I agree. IMHO you can`t make a really shitty sound with the Axe, unless you or the soundguy are clueless. So FOH will sound good.
Maybe not always as intended by yourself, but that`s just for you to tell, and you`re not in front of the PA.
A great player on a bad sound is much better than a shitty player on a great sound IMO. Because 99% will think that the great player sounds good and the bad player.... well.. you get the point.
This is fundamental to all self expression and art... Asking poets what they meant shouldn't be allowed. How people hear what you play is up to them.
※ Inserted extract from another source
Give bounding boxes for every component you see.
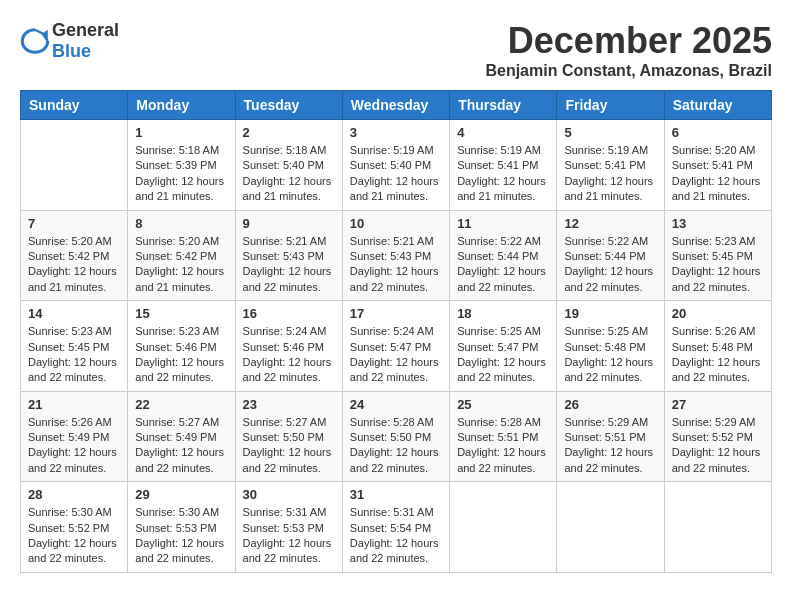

It's good to be very particular about ensuring they get to hear the closest to what you intended, but even if it's totally exact, which it isn't going to be even with fantastic FRFR monitors, great sound guy etc, each person's hearing and brain is different, so they're going to change it inside their heads - even if the sound guy didn't
.
My day job encompasses researching how people's brains respond to music (neuroimaging and other esoteric stuff). The generalities we all share are surprisingly basic - rhythm being the most important factor. A much better electric guitar player than me, who gets incredible sounds from minimal fx gear, always insists that at live gigs, people can only really distinguish between a few basic guitar sounds.
However, it may be that how you feel and look when playing does affect your audience (I'm sure this is correct, but science lags behind intuition, as we haven't yet got the data to prove it).
But definitely, how it sounds is vital to how you play - in a feedback loop fashion. Singers cannot sing in tune unless they can hear themselves, and if what they hear sounds unfamiliar or isn't correctly reproducing what they're doing, they will compensate by doing the wrong things and making it worse. I'm sure guitarists do the same.
The show must go on, but if it doesn't sound right, it's hard to do it well no matter how professional you are.
The Axe gives the best chance of it sounding familiar and good, that I've come across so far. Old valve amps are truly great, but can be hard to get sounding the way you want, plus are
HEAVY - my other big 'LIKE" of the Axe.